So I have moved to Tampa, Florida and shared an apartment with a college friend of mine whos name was Mary.
Few weeks later her boyfriend, Michael, has come to visit her from Ohio and decided to stay for good (as he was currently out of job). I wasn’t too happy about it, but since we lived in a 2 bedroom/2 bathroom apartment I thought it couldn’t be too bad. But I was wrong. Here are the main issues I had with them:
-When Michael moved in, bills went up due to exessive cooking (he liked to cook), but were still divided by two, not by three of us. However, Michael had a full say in all house related issues and, of course, whenever the argument was present Mary always picked his side.
-I became a minority when it came up to any kind of decisions about our living space.
-I felt like a third wheel everytime all three of us hung out in a living area.
-Everytime I needed to use our washer there was another Mike and Mary’s load of laundry spinning in there.
-It was NOT fun to hang out together because everytime it ended with them fighthing.
-Few times I was awaken in the middle of the night by their screams when they went through another argument.
-It might sound crazy, but I felt like Michael was sort of… Competing with me for Mary’s attention and sometimes pushed his weight around just to test his power.
It wasn’t bad all the time though, and those things were not a big deal for me at first, but still, I got slightly irritated each time we had a “Michael and Mary” situation and soon enough the tension, that was gradually building up, resulted in fighting from all three sides.

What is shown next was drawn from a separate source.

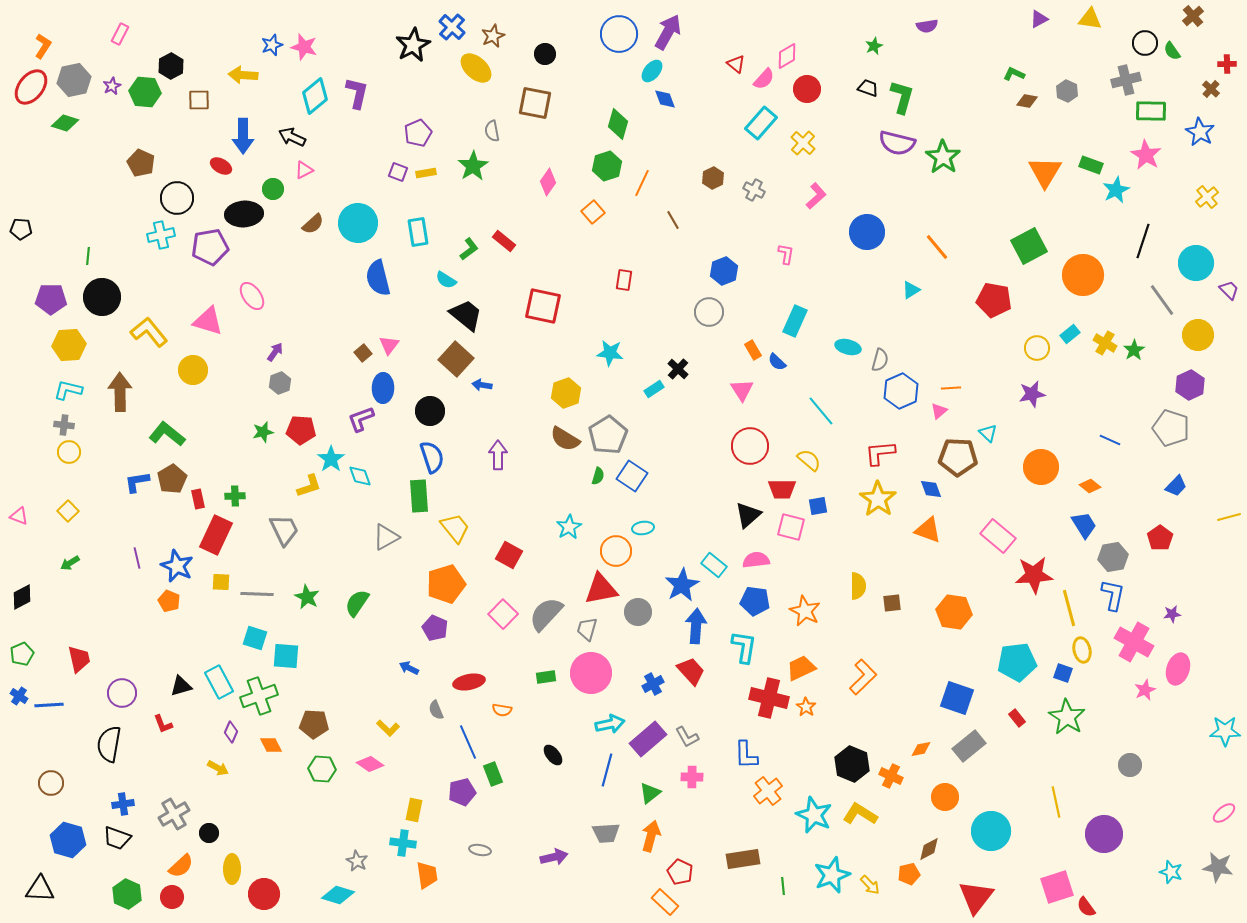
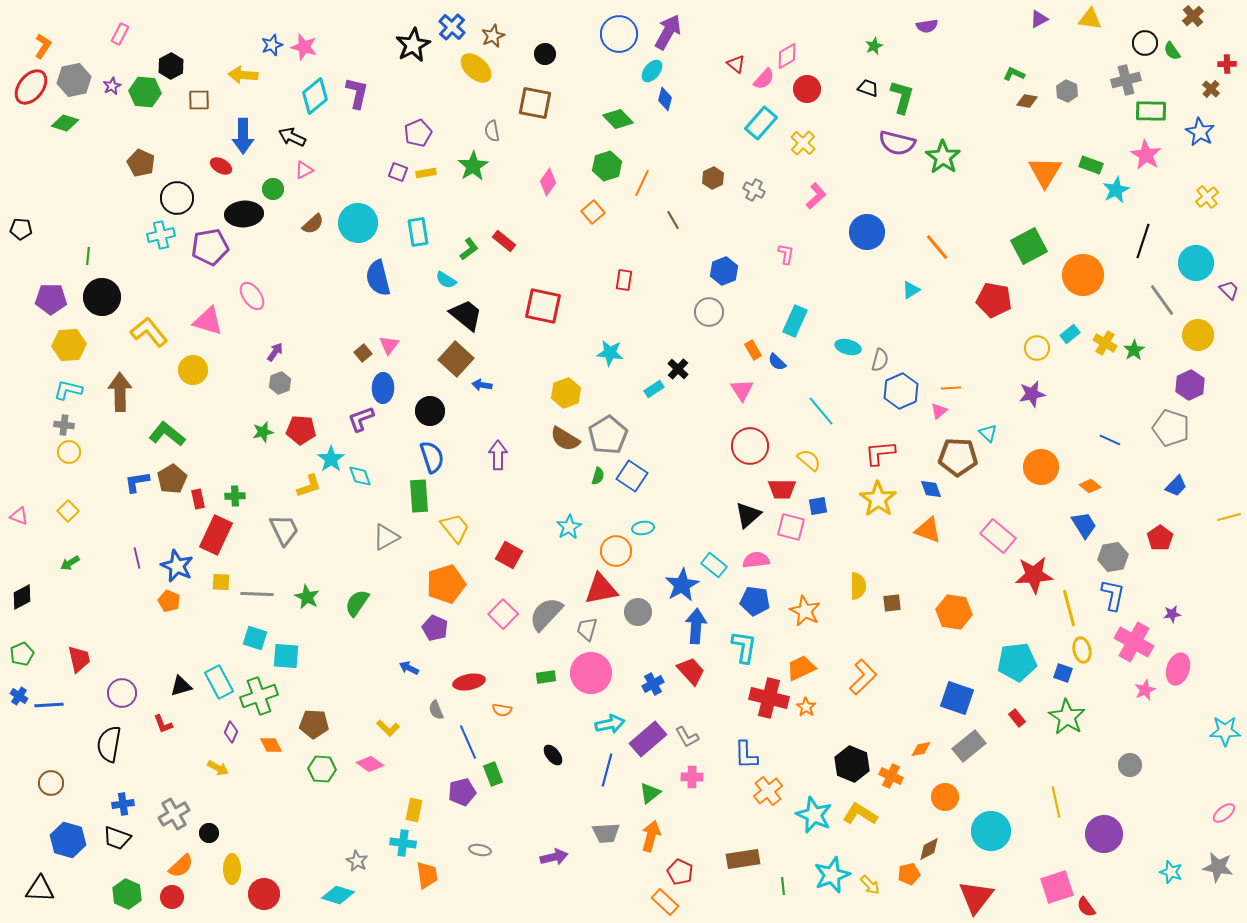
blue diamond at (665, 99): rotated 35 degrees clockwise
green diamond at (618, 124): moved 5 px up; rotated 60 degrees counterclockwise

So over time we almost stopped talking to one another, and everytime all three of us were present in the same room heavy silence hung over the place. This was no roommate paradise.
Long story short: Michael broke up with Mary and moved out and so did I. As of today I do not talk to either one of them and I would rather live in a windowless basement (also I hope I will never have to face this choice) then share an apartment with another couple. No matter how sweet and laid back they are.
I do agree that a lot of it was my own fault as I didn’t stand my ground at the beginning and let them take over the decision making, but it is kind of hard to change the situation on the go. So if you consider sharing an apartment with a couple, you should know what you are getting yourself into. And maybe workout a strategy and discuss all the possible issues before you move in together (Here, I did it, I gave you a how to advice).